Estamos vivendo a maior calamidade do século, mas as pessoas não estão se dando conta disso. Políticas públicas deveriam ser pensadas para que a população pobre possa ficar em casa. O estado precisa fazer investimentos para que essas pessoas deixem de morrer sem a assistência necessária. Só assim, vamos poder deixar de contar caixões
Hermano Castro, pneumologista da Fiocruz
‘As pessoas não estão levando a sério’
Na última quinta-feira (30), a reportagem foi à UPA (Unidade de Pronto Atendimento) Parque Beira Mar, em Duque de Caxias, na Baixada Fluminense, para verificar a rotina de atendimento para pessoas com sintomas de covid-19. Um ambulante oferecia máscaras de proteção no lado de fora, onde quase 50 pessoas aguardavam por atendimento.
O estudante Wesley Leon, 20, aguardava o pai, que só saiu de casa por dois dias para fazer “bico” como pedreiro. Depois, passou a apresentar um quadro de falta de ar e tosse. “As pessoas não estão levando a sério. Só vão respeitar o isolamento quando acontecer alguma coisa com alguém da família delas”, critica.

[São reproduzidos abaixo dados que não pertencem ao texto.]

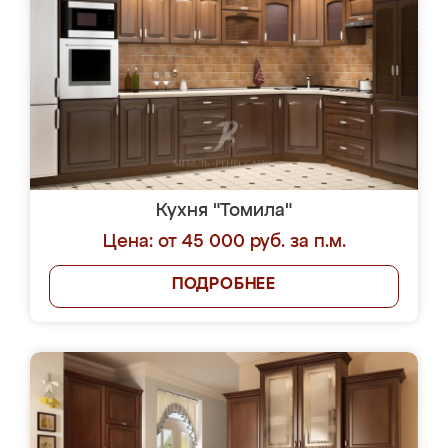
Кухня "Томила"
Цена: от 45 000 руб. за п.м.
ПОДРОБНЕЕ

Na fila por atendimento, o motorista Rafael Pessanha, 22, que estava com dores no corpo, também reclamava do afrouxamento da quarentena. “Vejo as pessoas se abraçando e indo para os bares, beber”, conta. O caminhoneiro Lucio Flavio Mendes, 36, perdeu o paladar e o olfato depois de fazer uma entrega em uma feira, com aglomeração de pessoas. “Eu não estava usando máscara de proteção”, admite.
Procurada pelo UOL, a SES (Secretaria de Estado de Saúde) informou que 363 pessoas com sintomas compatíveis com a covid-19 aguardam por transferência para UTIs. Segundo o governo estadual, a taxa de ocupação da rede é de 74% em leitos de enfermaria e 84% em UTIs. Ao todo, 2.266 pacientes estão internados na rede estadual, informa o governo estadual.

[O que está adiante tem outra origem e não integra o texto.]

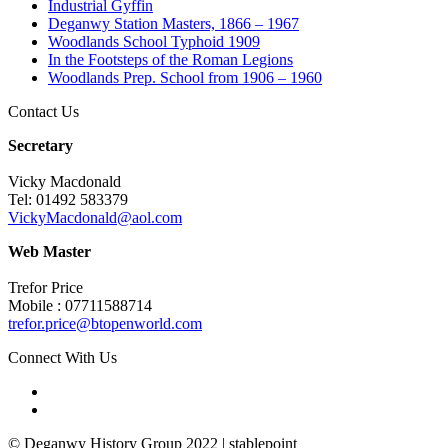
Industrial Gyffin
Deganwy Station Masters, 1866 – 1967
Woodlands School Typhoid 1909
In the Footsteps of the Roman Legions
Woodlands Prep. School from 1906 – 1960
Contact Us
Secretary
Vicky Macdonald
Tel: 01492 583379
VickyMacdonald@aol.com
Web Master
Trefor Price
Mobile : 07711588714
trefor.price@btopenworld.com
Connect With Us
© Deganwy History Group 2022 | stablepoint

“O próximo hospital de campanha a ser inaugurado será o do Maracanã, que terá 400 leitos, 80 deles de UTI, nos próximos dias. Os demais 1.400 leitos em outros sete hospitais de campanha e uma estrutura modular serão inaugurados de forma gradativa ao longo do mês de maio, de acordo com a evolução da pandemia”, diz a SES, em nota.
A Prefeitura do Rio informou que a rede municipal abriu 616 leitos exclusivos desde o início da pandemia —168 deles são de UTI. Desde a última sexta-feira (1º), foram abertos 138 novos leitos para o tratamento de pacientes com covid-19.
Em toda a rede municipal, há 527 pessoas internadas com suspeita de infecção por coronavírus —129 são pacientes hospitalizados em UTIs. A taxa de ocupação de leitos de UTI para covid-19 na rede SUS é de 98%. Já a taxa de ocupação nos leitos de enfermaria para pacientes com suspeita de covid é de 92%.
Em toda a rede SUS na capital, há 315 pacientes —de unidades hospitalares federais, estaduais e municipais— na fila da regulação aguardando transferência para leito de UTI Covid.